Experiences from the 1970s as well as from the 1990s in Japan indicate that such politics are not sustainable in the long term. Rather, the state expenditures financed by excessive borrowing increase the money supply and, under certain circumstances, discourage private investment. Possible consequences are inflation and a lower medium-term economic growth.
Budget deficits in the USA
In addition to the federal deficit, the USA also has an enormous current account deficit, which increases the need for capital inflows and thus exerts pressure on the US dollar, which again increases inflation. The problem of American indebtedness to foreign countries is in many respects more problematical than Germany's.
Firstly, the German budget deficit is lower - not only in absolute terms, but also measured in terms of economic power. Secondly, in Germany the budget deficit is countered by a high surplus from the private sector, so that in net terms the state is indebted to its own citizens, while in the USA the private sector is becoming increasingly indebted to foreign countries, i.e. the nation as such is also becoming ever more dependent in the medium term.
The problem is also how the debt-financed resources are utilized. The US trade deficit is primarily due to consumer goods.

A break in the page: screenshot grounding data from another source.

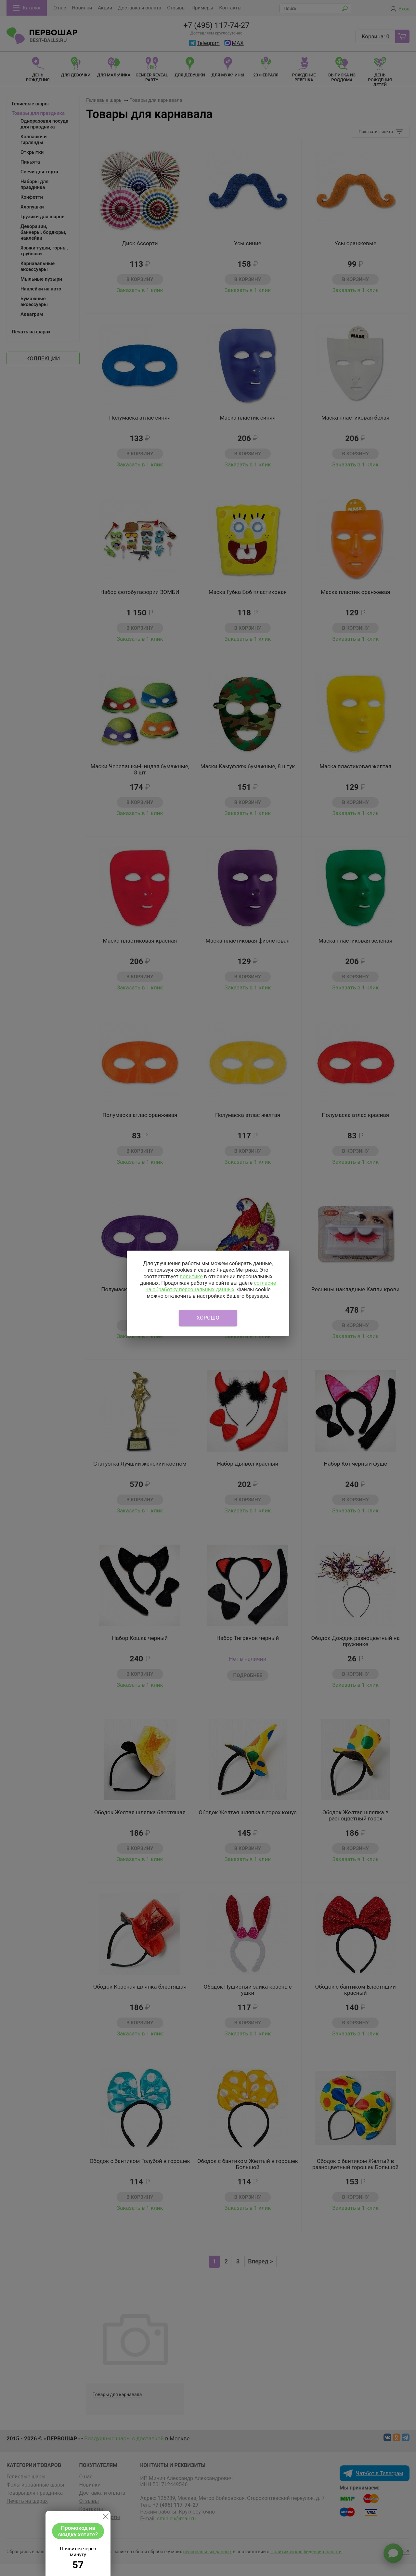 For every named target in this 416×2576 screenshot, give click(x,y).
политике (191, 1276)
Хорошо (208, 1318)
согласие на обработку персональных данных (210, 1286)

Many consumer goods such as, for instance, electronic articles are subject to stronger price competition today than was the case several years ago, so that producing these goods cheaply is absolutely imperative. However, the western industrialized nations - also including the USA - have not been able to offer cheap production sites for some time now.

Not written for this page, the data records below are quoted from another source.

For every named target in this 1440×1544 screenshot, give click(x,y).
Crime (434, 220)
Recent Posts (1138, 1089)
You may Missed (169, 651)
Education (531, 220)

For this reason, the significance of innovations and new technologies at a qualitatively high level are a basic pre-requisite for the success of western industrialized countries, at least for those that have no raw materials to offer, like Norway or Russia. It can be assumed that the incurred debts will not be utilized in such a way that economic returns in the form of strengthening the US-American competitive position are to be expected.
The USA is losing importance
According to the analyses in the new Innovation Indicator, the USA will no longer be among the leaders in the coming years, not only in relation to its size and expenditures. In the medium term, it will no longer occupy a leading place in absolute terms, neither for R&D expenditures nor in scientific publications or patents. In a far distant future it will also no longer be the largest economy in the world.

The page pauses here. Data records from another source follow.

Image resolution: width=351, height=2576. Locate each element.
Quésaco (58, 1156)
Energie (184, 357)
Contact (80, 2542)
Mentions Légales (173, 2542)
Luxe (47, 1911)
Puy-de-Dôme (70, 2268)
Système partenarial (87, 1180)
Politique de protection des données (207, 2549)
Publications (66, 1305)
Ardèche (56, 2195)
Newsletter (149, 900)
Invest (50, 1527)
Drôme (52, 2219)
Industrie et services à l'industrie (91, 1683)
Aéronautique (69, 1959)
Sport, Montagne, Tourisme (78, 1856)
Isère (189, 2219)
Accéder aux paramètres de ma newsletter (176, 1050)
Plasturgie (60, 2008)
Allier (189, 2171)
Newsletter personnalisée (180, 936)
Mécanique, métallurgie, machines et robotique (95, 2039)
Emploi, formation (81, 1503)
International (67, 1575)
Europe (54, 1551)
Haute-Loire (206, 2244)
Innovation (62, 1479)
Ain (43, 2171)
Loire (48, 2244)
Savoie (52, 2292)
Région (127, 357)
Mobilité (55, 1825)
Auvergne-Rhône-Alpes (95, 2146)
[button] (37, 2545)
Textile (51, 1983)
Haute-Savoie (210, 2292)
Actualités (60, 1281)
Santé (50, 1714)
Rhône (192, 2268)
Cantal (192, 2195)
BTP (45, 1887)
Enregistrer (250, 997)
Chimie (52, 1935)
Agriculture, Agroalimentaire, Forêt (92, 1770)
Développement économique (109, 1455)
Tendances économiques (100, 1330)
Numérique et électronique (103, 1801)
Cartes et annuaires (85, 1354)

This is already foreseeable today, because the USA's population is too small. It is to be expected that at least China and possibly even India, if they continue to increase the productivity of labor and capital inputs at the present pace, will catch up with the USA in terms of economic power and ultimately overtake it. This must, however, not be a fundamental problem for the USA or for other countries.
With an indicator rating of 52, just behind the USA, Belgium is in tenth place. This is followed by a group consisting of Canada (51), Taiwan (50), Denmark (50) and the two large European industrial nations France (50) and Great Britain (49), with Australia (48) and then Ireland (47), which is unlikely to maintain even this place in future in view of the austerity policies resulting from the economic crisis.